WHAT THE TASK ASKS
Having located "Accesibilidad (68, 1780)" in the records below, repeat exactly the line it is on and all subsequent lines, ending with the last.

--------

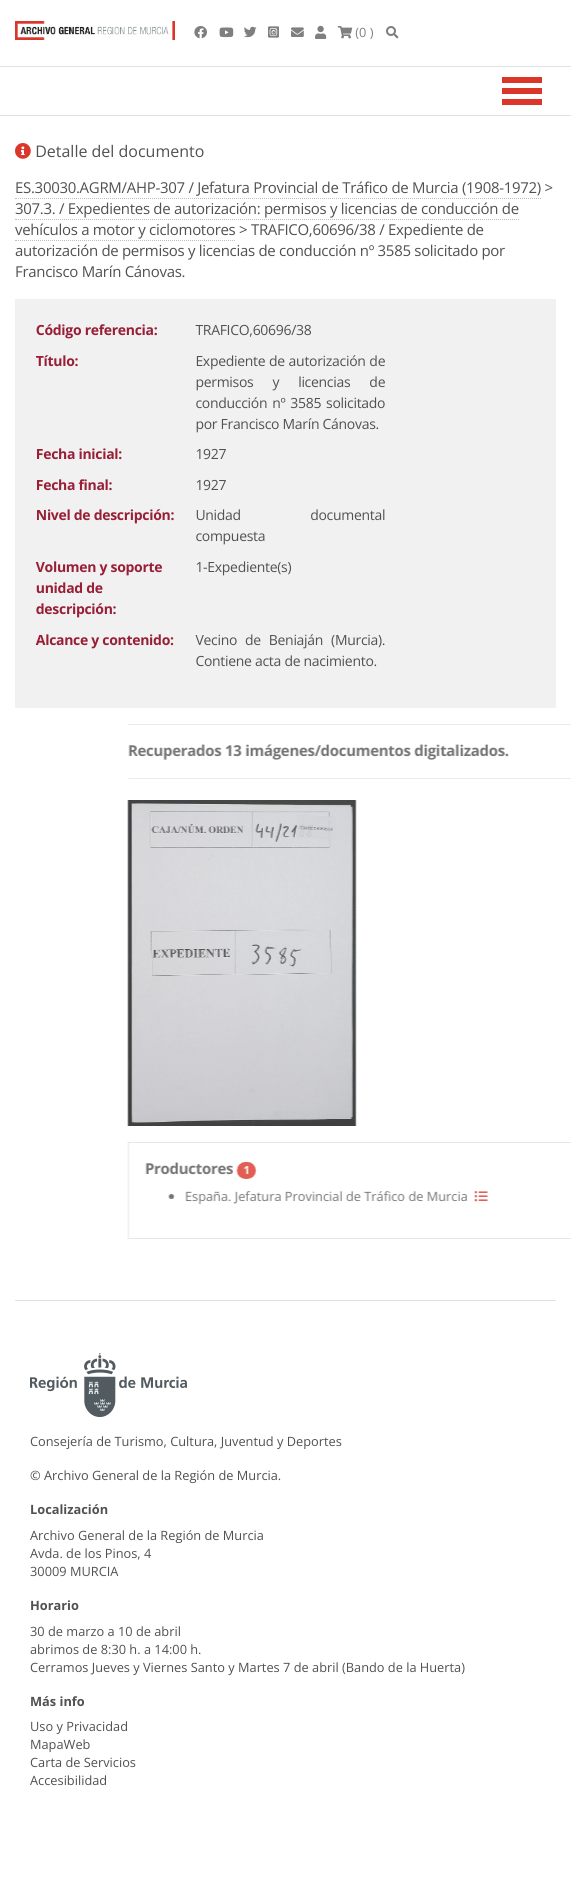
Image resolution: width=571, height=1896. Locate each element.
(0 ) (356, 32)
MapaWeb (60, 1744)
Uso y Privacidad (79, 1726)
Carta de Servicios (83, 1762)
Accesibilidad (68, 1780)
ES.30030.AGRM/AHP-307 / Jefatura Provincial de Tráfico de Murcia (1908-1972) (278, 188)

--------

PROBLEM SOLUTION
Accesibilidad (68, 1780)
ES.30030.AGRM/AHP-307 / Jefatura Provincial de Tráfico de Murcia (1908-1972) (278, 188)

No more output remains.